In a written statement, Mr. Bowers said he was "reminded that Franklin D. Roosevelt felt compelled to sequester Japanese foreign nationals after the bombing of Pearl Harbor, and it appears that the threat of harm to America from [the Islamic State] now is just as real and serious as that from our enemies then."
Shortly after his letter was released, Mr. Bowers was asked to leave the Clinton campaign's Virginia Leadership Council.
"The internment of people of Japanese descent is a dark cloud on our nation's history and to suggest that it is anything but a horrible moment in our past is outrageous," Clinton campaign spokesman Josh Schwerin said late Wednesday.
The Roanoke mayor's comments also drew pointed criticism from former "Star Trek" star George Takei, a Japanese-American who was born in Los Angeles and was sent to an internment camp with his family in 1942.
Mr.

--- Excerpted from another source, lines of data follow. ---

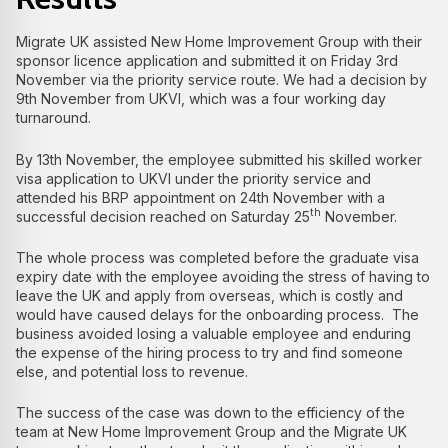
Migrate UK assisted New Home Improvement Group with their
sponsor licence application and submitted it on Friday 3rd
November via the priority service route. We had a decision by
9th November from UKVI, which was a four working day
turnaround.
By 13th November, the employee submitted his skilled worker
visa application to UKVI under the priority service and
attended his BRP appointment on 24th November with a
th
successful decision reached on Saturday 25
November.
The whole process was completed before the graduate visa
expiry date with the employee avoiding the stress of having to
leave the UK and apply from overseas, which is costly and
would have caused delays for the onboarding process. The
business avoided losing a valuable employee and enduring
the expense of the hiring process to try and find someone
else, and potential loss to revenue.
The success of the case was down to the efficiency of the
team at New Home Improvement Group and the Migrate UK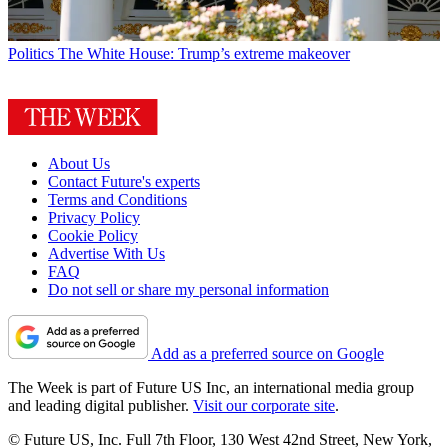
Politics
The White House: Trump’s extreme makeover
About Us
Contact Future's experts
Terms and Conditions
Privacy Policy
Cookie Policy
Advertise With Us
FAQ
Do not sell or share my personal information
Add as a preferred source on Google
The Week is part of Future US Inc, an international media group
and leading digital publisher.
Visit our corporate site
.
© Future US, Inc. Full 7th Floor, 130 West 42nd Street, New York,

Takei, 78, took Mr. Bowers to task in a widely circulated Facebook posting.
"The internment (not a 'sequester') was not of Japanese 'foreign nationals,' but of Japanese Americans, two-thirds of whom were U.S. citizens. I was one of them, and my family and I spent 4 years in prison camps because we happened to look like the people who bombed Pearl Harbor. It is my life's mission to never let such a thing happen again in America," Mr. Takei wrote on his Facebook page.
"There never was any proven incident of espionage or sabotage from the suspected 'enemies' then, just as there has been no act of terrorism from any of the 1,854 Syrian refugees the U.S. already has accepted. We were judged based on who we looked like, and that is about as un-American as it gets," he wrote. "If you are attempting to compare the actual threat of harm from the 120,000 of us who were interned then to the Syrian situation now, the simple answer is this: There was no threat. We loved America. We were decent, honest, hard-working folks. Tens of thousands of lives were ruined, over nothing."
The actor's Facebook post has been "liked" by more than 91,000 people and shared nearly 43,000 times.
Mr. Takei, who currently is starring in the Broadway show "Allegiance," concluded his post by inviting Mr. Bowers to be his guest at an upcoming performance.
"Perhaps you, too, will come away with more compassion and understanding," he wrote.